## [Work required]
Print, please, exactly the lines from the one with "Contact us (673, 1898)" through the final line of the data below, with both ends included and the pictures left out.

--- START ---

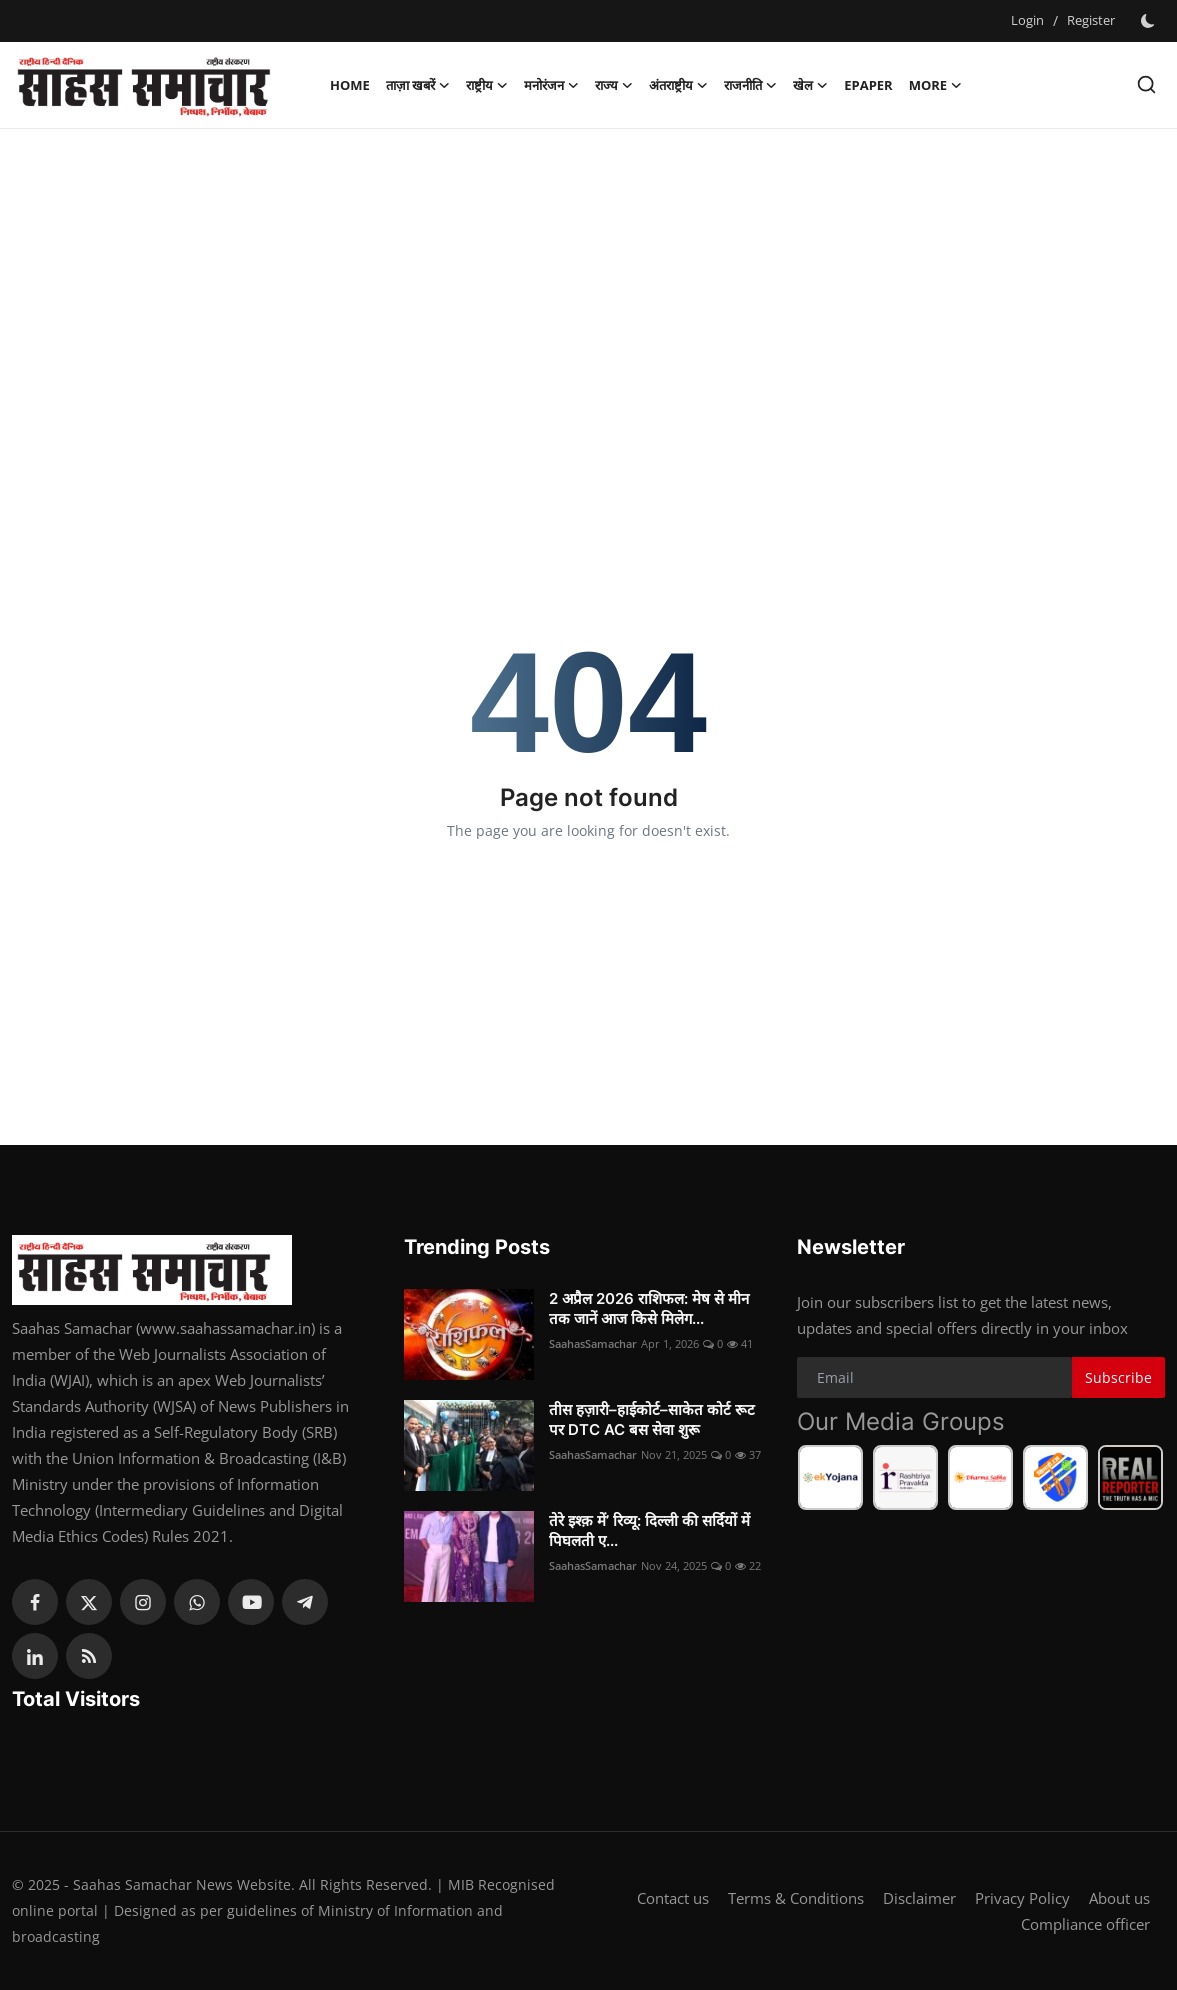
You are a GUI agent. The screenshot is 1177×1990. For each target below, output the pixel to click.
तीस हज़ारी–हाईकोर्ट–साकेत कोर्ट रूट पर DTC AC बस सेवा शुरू (652, 1419)
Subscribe (1118, 1377)
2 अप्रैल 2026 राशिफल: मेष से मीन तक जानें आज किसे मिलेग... (649, 1308)
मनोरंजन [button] (551, 85)
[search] (1146, 84)
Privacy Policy (1022, 1898)
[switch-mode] (1150, 21)
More (935, 85)
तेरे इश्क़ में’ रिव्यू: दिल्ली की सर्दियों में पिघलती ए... (649, 1530)
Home (350, 85)
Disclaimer (919, 1898)
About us (1119, 1898)
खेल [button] (810, 85)
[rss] (89, 1656)
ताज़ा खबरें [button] (418, 85)
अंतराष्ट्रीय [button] (678, 85)
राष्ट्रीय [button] (487, 85)
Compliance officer (1085, 1924)
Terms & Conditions (796, 1898)
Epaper (868, 85)
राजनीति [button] (750, 85)
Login (1027, 20)
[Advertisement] (589, 289)
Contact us (673, 1898)
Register (1091, 20)
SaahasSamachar (593, 1343)
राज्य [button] (614, 85)
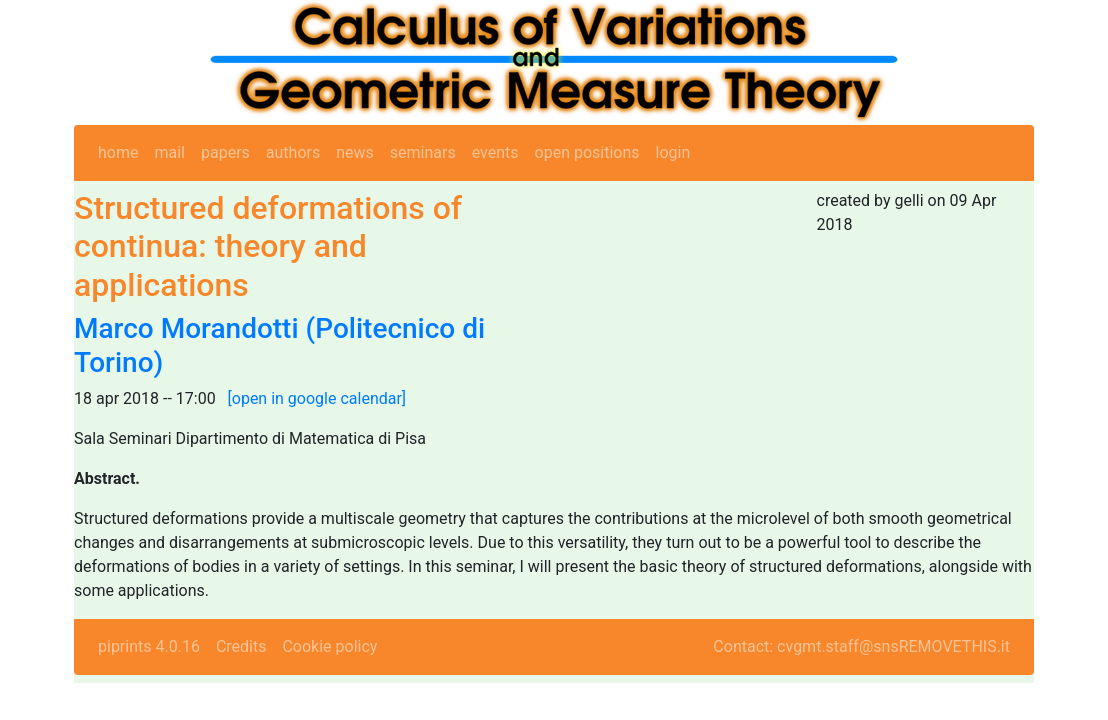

--- END ---

## [Solution to this problem]
Contact us (673, 1898)
Register (1091, 20)
SaahasSamachar (593, 1343)
राज्य [button] (614, 85)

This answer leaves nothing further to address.